Advice on Working Up Handloads, Part II
Carefully select your components, load your first batch of rounds, and head to the range
So, at the end of Part I, we’d begun the process of working up an elk load for our .270. Now we need to start buying components, beginning with brass. Don’t buy cheap brass. Whatever money you might save on cases you will more than lose in wasted components because cheap brass is sloppily made (which is why it’s cheap) and will not shoot accurately. If Lapua makes brass in your caliber, buy it. Since they don’t produce .270 shells, which I think is pretty un-American of them, buy Nosler brass.

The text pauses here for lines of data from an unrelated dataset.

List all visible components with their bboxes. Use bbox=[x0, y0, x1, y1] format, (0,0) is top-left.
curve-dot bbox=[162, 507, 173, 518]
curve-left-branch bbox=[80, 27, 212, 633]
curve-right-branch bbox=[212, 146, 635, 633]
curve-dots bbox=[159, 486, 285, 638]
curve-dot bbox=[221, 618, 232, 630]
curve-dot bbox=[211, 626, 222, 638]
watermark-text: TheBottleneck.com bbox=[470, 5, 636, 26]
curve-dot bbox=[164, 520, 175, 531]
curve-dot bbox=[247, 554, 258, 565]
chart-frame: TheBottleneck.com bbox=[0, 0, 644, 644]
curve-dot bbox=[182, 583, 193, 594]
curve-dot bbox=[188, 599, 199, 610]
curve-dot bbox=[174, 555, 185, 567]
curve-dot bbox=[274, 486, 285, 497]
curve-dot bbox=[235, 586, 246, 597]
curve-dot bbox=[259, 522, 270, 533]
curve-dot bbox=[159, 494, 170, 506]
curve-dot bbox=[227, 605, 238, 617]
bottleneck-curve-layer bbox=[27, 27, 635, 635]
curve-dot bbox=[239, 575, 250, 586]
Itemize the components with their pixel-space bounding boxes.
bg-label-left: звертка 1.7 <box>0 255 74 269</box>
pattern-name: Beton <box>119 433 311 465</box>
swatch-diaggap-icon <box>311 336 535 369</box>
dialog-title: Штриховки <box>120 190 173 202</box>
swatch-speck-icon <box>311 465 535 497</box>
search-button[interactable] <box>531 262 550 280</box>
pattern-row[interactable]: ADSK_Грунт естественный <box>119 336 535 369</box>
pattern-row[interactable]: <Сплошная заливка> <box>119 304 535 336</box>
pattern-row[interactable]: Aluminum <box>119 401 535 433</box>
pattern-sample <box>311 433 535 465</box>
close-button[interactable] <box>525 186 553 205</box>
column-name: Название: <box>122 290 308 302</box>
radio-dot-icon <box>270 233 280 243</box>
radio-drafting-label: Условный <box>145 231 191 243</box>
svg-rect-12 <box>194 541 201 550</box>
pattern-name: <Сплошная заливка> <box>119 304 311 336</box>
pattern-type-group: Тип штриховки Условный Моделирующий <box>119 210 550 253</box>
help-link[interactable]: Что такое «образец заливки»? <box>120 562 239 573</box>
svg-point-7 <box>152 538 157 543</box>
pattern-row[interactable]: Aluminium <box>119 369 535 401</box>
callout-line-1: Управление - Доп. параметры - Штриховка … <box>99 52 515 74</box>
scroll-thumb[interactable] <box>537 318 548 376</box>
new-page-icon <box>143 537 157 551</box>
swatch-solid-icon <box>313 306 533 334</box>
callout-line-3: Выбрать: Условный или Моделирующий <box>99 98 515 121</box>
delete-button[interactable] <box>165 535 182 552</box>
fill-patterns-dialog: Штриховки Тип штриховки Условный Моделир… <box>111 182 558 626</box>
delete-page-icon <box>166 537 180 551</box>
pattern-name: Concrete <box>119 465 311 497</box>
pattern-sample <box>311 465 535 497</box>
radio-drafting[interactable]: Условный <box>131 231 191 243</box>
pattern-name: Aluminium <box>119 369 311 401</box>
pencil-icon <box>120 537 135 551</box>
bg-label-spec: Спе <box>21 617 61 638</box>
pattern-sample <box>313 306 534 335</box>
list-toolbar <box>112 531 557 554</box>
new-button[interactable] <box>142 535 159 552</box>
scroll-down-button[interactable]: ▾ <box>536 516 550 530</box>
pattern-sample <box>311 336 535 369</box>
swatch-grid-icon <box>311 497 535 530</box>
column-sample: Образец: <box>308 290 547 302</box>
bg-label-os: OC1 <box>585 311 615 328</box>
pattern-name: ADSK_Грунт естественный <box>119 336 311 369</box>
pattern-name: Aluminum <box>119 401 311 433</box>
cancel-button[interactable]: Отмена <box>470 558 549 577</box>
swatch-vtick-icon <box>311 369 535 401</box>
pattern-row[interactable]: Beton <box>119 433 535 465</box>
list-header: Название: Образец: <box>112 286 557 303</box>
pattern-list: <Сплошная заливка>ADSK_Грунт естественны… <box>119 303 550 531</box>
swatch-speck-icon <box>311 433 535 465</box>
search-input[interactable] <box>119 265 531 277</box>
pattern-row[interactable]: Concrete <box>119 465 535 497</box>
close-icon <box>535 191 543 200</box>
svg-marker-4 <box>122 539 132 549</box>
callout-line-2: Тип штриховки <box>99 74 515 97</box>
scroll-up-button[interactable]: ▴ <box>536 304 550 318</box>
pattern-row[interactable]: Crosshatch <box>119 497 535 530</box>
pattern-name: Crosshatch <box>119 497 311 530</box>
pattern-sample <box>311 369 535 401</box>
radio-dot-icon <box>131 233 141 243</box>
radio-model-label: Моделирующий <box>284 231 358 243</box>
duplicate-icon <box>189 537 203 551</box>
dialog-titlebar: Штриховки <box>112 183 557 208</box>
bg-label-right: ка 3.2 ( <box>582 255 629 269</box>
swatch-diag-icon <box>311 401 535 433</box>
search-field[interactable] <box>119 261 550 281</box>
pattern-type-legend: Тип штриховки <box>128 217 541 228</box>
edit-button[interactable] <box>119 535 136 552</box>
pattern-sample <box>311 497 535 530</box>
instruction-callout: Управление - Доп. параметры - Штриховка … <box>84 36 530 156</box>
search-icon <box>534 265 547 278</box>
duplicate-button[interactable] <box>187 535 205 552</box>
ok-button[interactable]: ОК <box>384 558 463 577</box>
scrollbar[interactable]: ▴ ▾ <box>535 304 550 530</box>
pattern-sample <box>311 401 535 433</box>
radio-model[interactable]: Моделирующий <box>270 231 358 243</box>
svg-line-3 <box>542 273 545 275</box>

This is a very good rule to follow generally.
Wasn’t that simple?
Also, brands of brass do not interchange. If you work up a load with one make, you can’t simply substitute another. Some brass is thicker than other brass, and the smaller powder space means higher pressures.
You also need primers. I keep several makes and models on hand because they all burn at different rates. The following are Large Rifle primers, which is what a .270 eats.
CCI 200: This is a well-bred, mild-mannered primer that works well with medium- to slightly slower-burning powders.
CCI 250: This is the magnum version. Of the magnum primers, it is one of the milder ones and gives good results in standard cartridges like the .270.
Winchester WLR: It seems to be the hottest standard rifle primer around.
Federal 210: Somewhat cooler than the WLR. Very useful.
Federal 210M: The “M” stands for “match.” For use where accuracy is paramount. They are made with extra care.
Federal 215: The hottest of the magnum primers, this will ignite even the most monstrous charges of ultra-slow powder and also does very well in standard cartridges like the .30/06.
Do not buy primers in the little boxes of 100. That is economically unsound. Buy a brick of 1,000. If you shoot a lot, buy a case of 5,000, and you won’t have to think about primers for years.
There are other primers, but these are the ones I’ve been using for decades and decades. At one time or another, all of them are going to work for you.
Powder. I have a chart over my loading bench that lists over 80 powders that can be used in rifles, and I suspect it’s outdated. If I were looking to load a .270, I’d look at three powders: Hodgdon 4831 (not IMR 4831), RelodeR 22, and RelodeR 25. The first two are slow; the third is very slow. I find that, used in hefty doses, they give you excellent velocity and no pressure problems.
Go to whatever loading manual you have, pick a charge that’s a couple of grains below max, and load six rounds for two groups of three shots. Shoot these, and look for what kind of accuracy you’re getting, and for signs of excess pressure. Don’t load up a whole bunch right off the bat. If they don’t group, you’re going to have to break them down.
If you get real lucky and get good groups on the first crack, then load up another nine and shoot three more groups. Don’t trust any handload until you’ve fired five consecutive good groups with it.
The same principle applies to other cartridges. For loading the .308, you won’t need magnum primers, and you’ll want faster powders, say, RelodeR 15, IMR 4320, and IMR 4895. No more than three. If one of those doesn’t work, something is dreadfully wrong.
Pay attention to what you’re doing. Keep meticulous records. Don’t do dumb s–t. Spend money. Have fun.